Cyclic nucleotide-dependent protein kinase activity in acinar cells from guinea pig pancreas

Abstract

Acinar cells from guinea pig pancreas possess two distinct protein kinase activities. Cyclic GMP-dependent kinase elutes as a single peak on diethylaminoethyl (DEAE)-cellulose chromatography, is not inhibited by protein kinase inhibitor, and has a greater affinity for cyclic GMP (half-maximal activation at 20 nM) than for cyclic AMP (half-maximal activation at 100 nM). Cyclic AMP-dependent kinase elutes as two peaks on DEAE-cellulose chromatography, is inhibited by protein kinase inhibitor, and has a greater affinity for cyclic AMP (half-maximal activation at 20 nM) than for cyclic GMP (half-maximal activation at 7 μm).

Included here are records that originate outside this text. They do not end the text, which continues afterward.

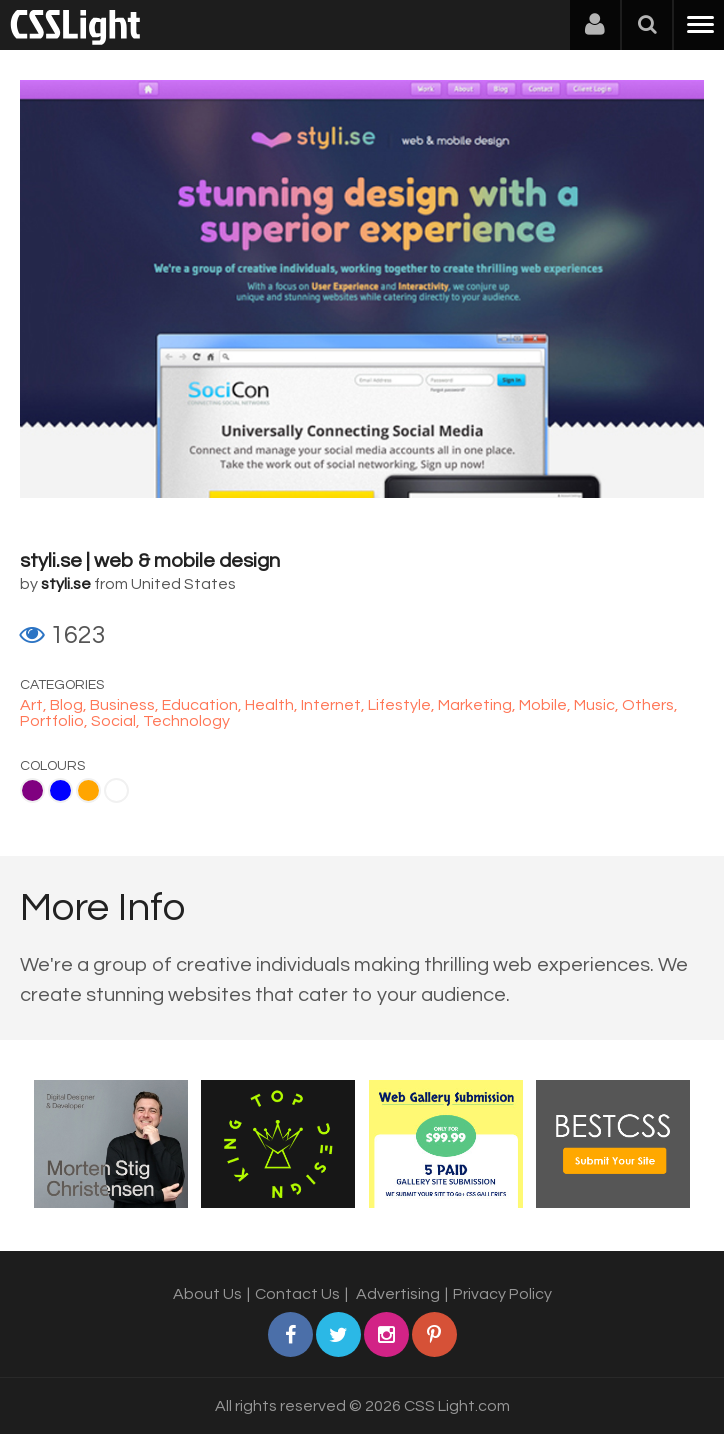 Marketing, (478, 705)
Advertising (398, 1294)
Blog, (70, 705)
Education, (203, 705)
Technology (186, 721)
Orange (88, 790)
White (116, 790)
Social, (117, 721)
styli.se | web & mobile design (150, 561)
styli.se (66, 584)
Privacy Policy (502, 1294)
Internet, (334, 705)
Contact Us (297, 1294)
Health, (273, 705)
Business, (126, 705)
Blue (60, 790)
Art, (35, 705)
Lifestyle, (403, 705)
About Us (207, 1294)
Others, (650, 705)
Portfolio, (55, 721)
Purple (32, 790)
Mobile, (546, 705)
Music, (598, 705) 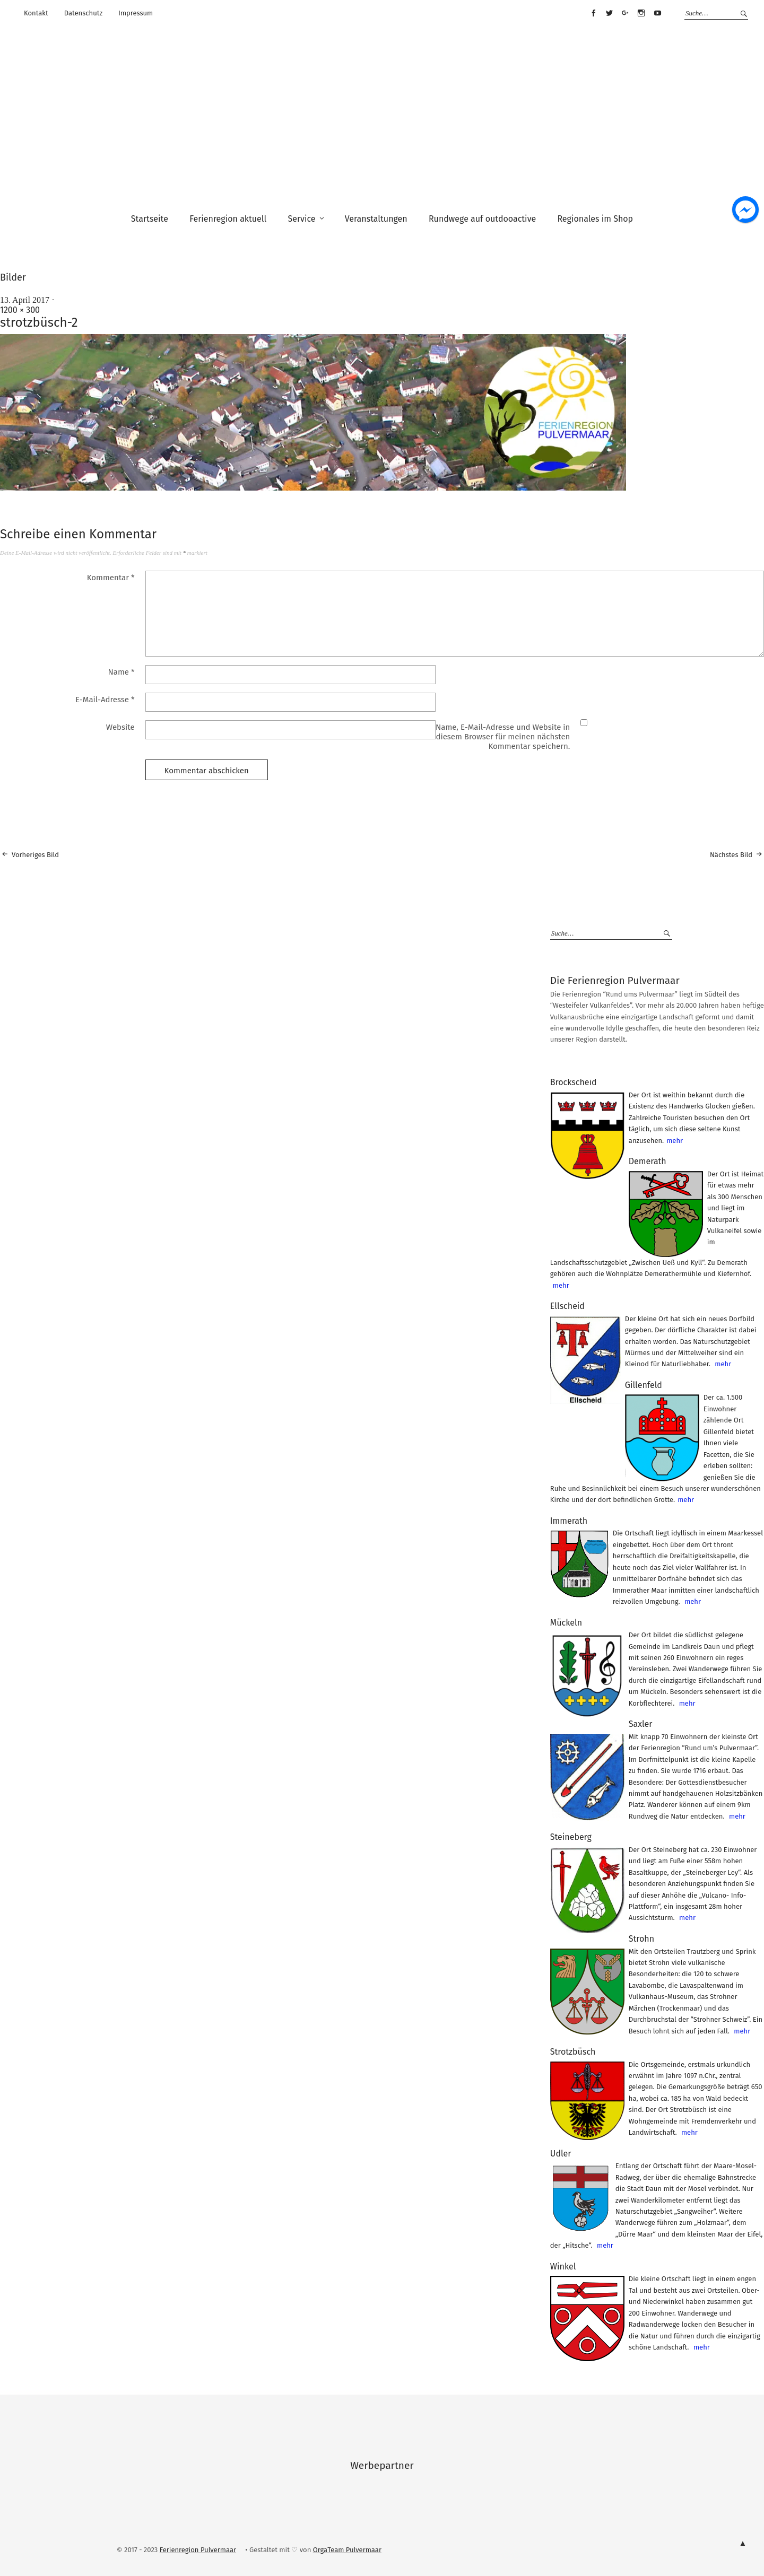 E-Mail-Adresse (105, 699)
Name (121, 672)
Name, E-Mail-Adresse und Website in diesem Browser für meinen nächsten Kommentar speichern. (503, 736)
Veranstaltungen (376, 219)
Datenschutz (83, 13)
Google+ (625, 13)
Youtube (657, 13)
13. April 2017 (24, 299)
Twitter (609, 13)
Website (120, 727)
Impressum (135, 13)
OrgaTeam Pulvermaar (347, 2550)
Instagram (641, 13)
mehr (674, 1141)
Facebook (593, 13)
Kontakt (36, 13)
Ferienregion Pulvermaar (198, 2550)
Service (301, 219)
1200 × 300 (20, 310)
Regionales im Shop (595, 219)
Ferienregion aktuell (227, 219)
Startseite (149, 219)
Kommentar (111, 577)
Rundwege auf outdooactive (482, 219) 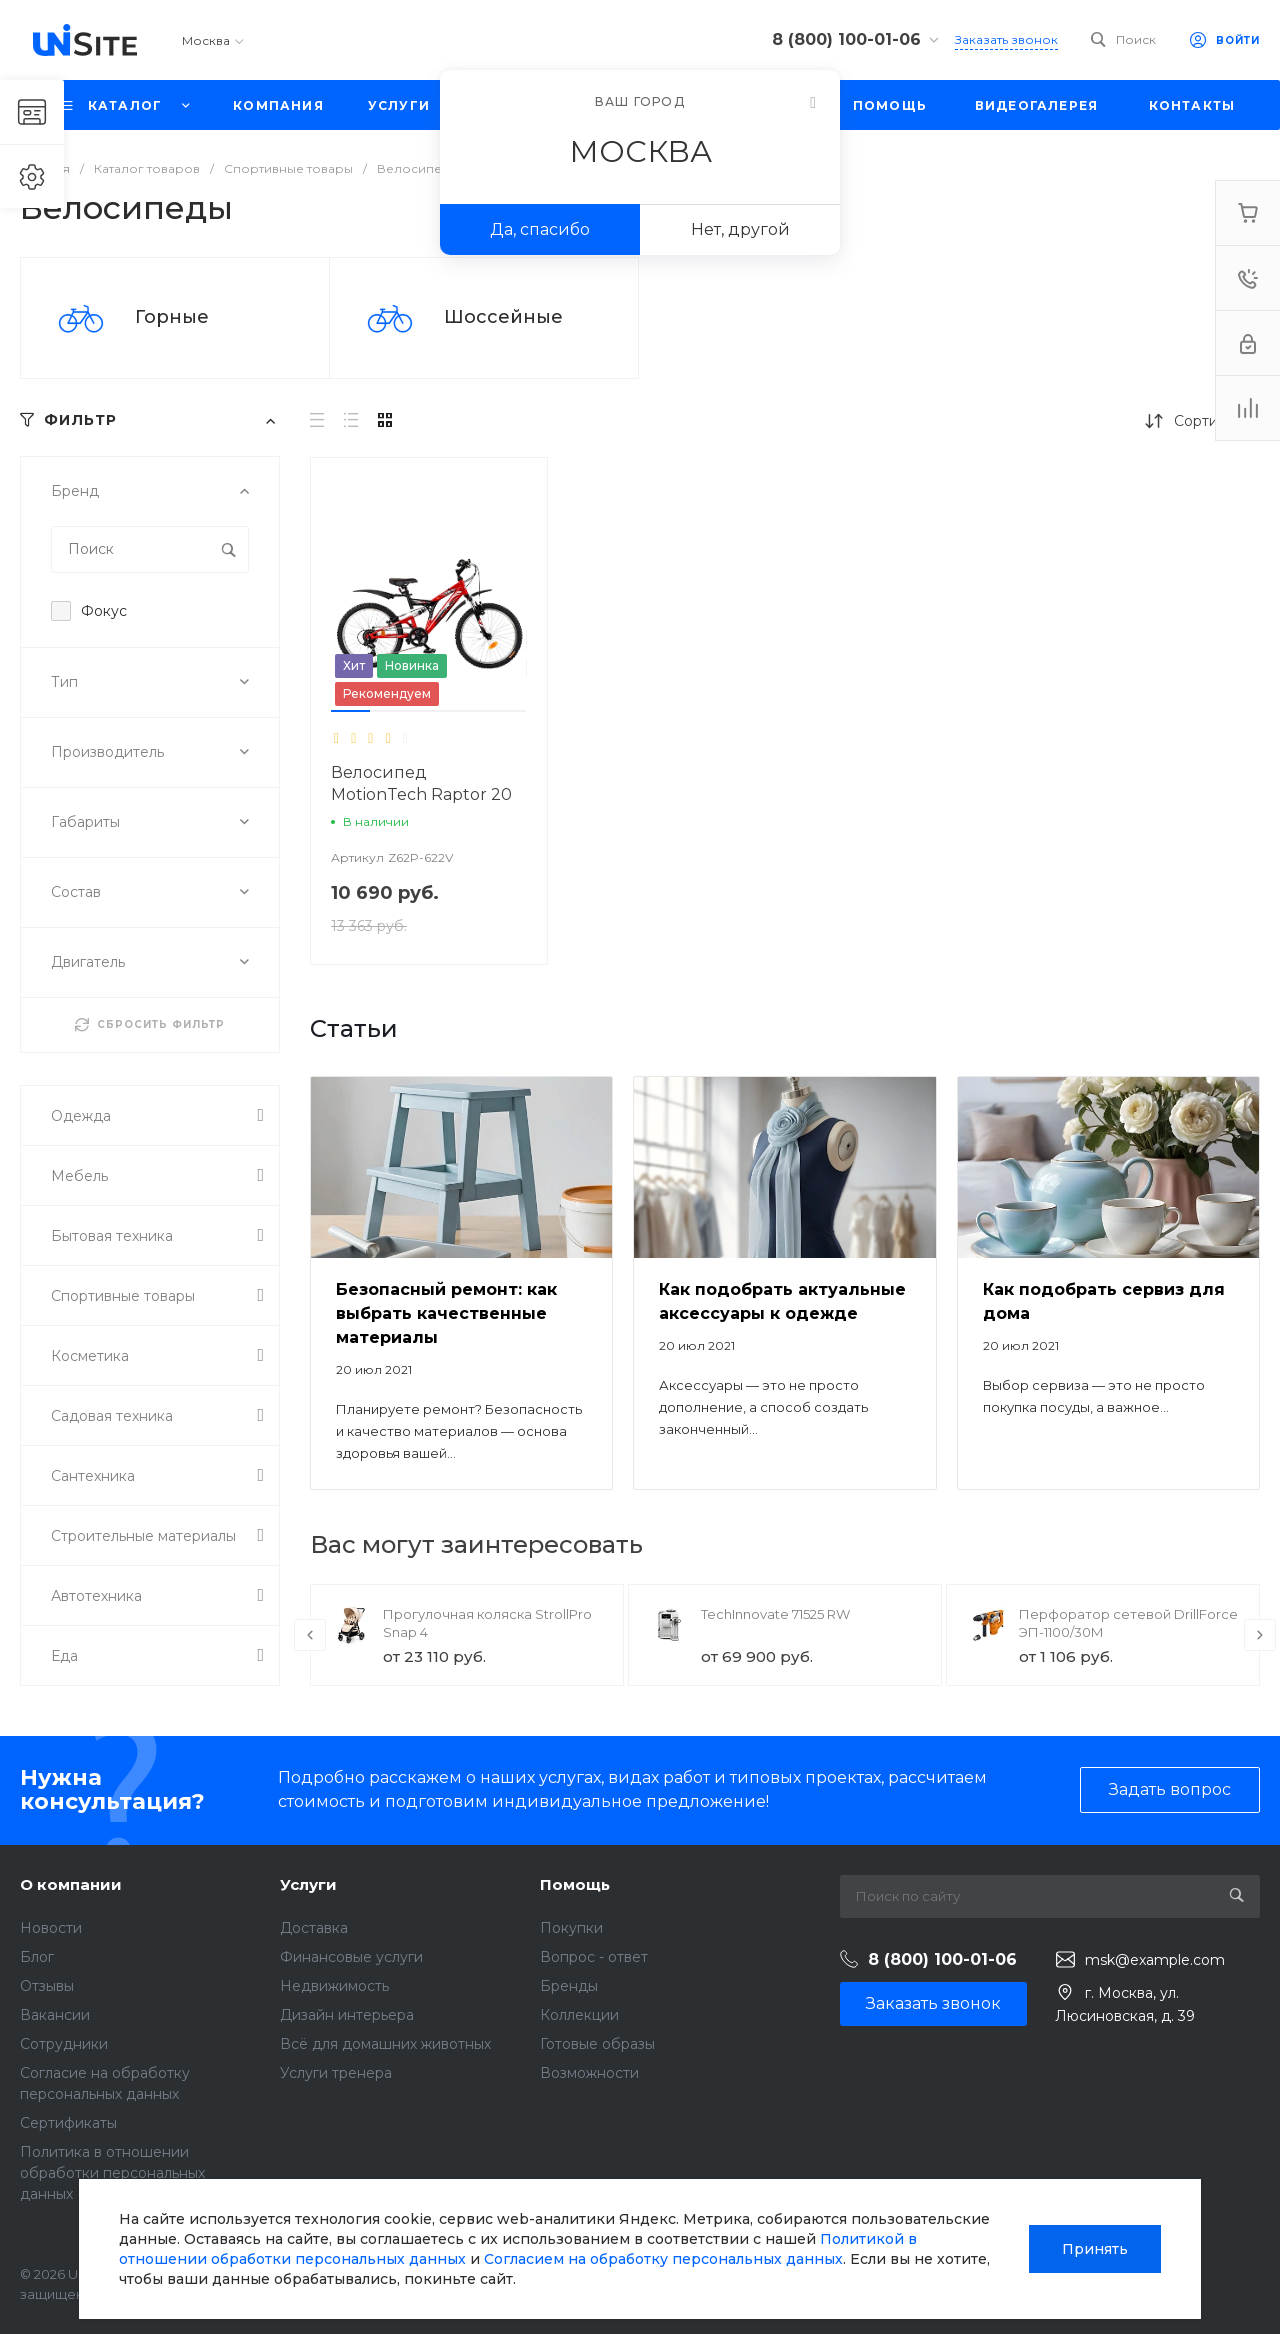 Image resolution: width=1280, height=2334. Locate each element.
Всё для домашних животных (385, 2044)
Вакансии (55, 2015)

Binding of cyclic 3H-nucleotides to the enzyme preparation was rapid, specific, temperature-dependent, and reversible, and there was a close correlation between the ability of a particular cyclic nucleotide to inhibit binding of cyclic 3H-nucleotide and its ability to activate protein kinase. Binding of cyclic 3H-nucleotide could not be described as a simple bimolecular reaction and native cyclic nucleotides accelerated the dissociation of bound, labeled cyclic nucleotide. Vasoactive intestinal peptide or secretin, each of which increases cellular cyclic AMP, caused endogenous activation of protein kinase and inhibition of cyclic [3H]AMP binding but did not alter binding of cyclic [3H]GMP. In contrast, cholecystokinin which increases cellular cyclic GMP did not alter protein kinase activity and did not alter binding of cyclic [3H]GMP or cyclic [3H]AMP.